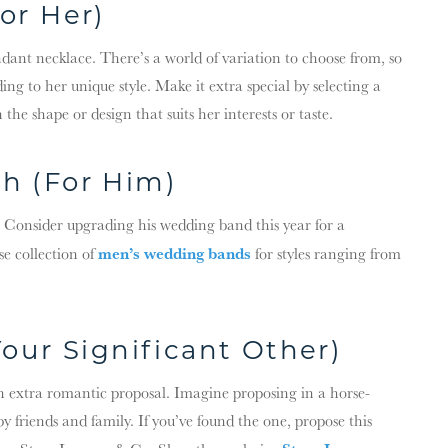
or Her)
ndant necklace. There’s a world of variation to choose from, so
ng to her unique style. Make it extra special by selecting a
the shape or design that suits her interests or taste.
h (For Him)
. Consider upgrading his wedding band this year for a
men’s wedding bands
se collection of
for styles ranging from
our Significant Other)
 an extra romantic proposal. Imagine proposing in a horse-
 friends and family. If you’ve found the one, propose this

----------------------------------------

--- WORK ORDER ---
The lines you need run from the one containing "se collection of" to the end of the listing. Output exactly those, both ends included.

--- FINAL ANSWER ---
se collection of
for styles ranging from
our Significant Other)
 an extra romantic proposal. Imagine proposing in a horse-
 friends and family. If you’ve found the one, propose this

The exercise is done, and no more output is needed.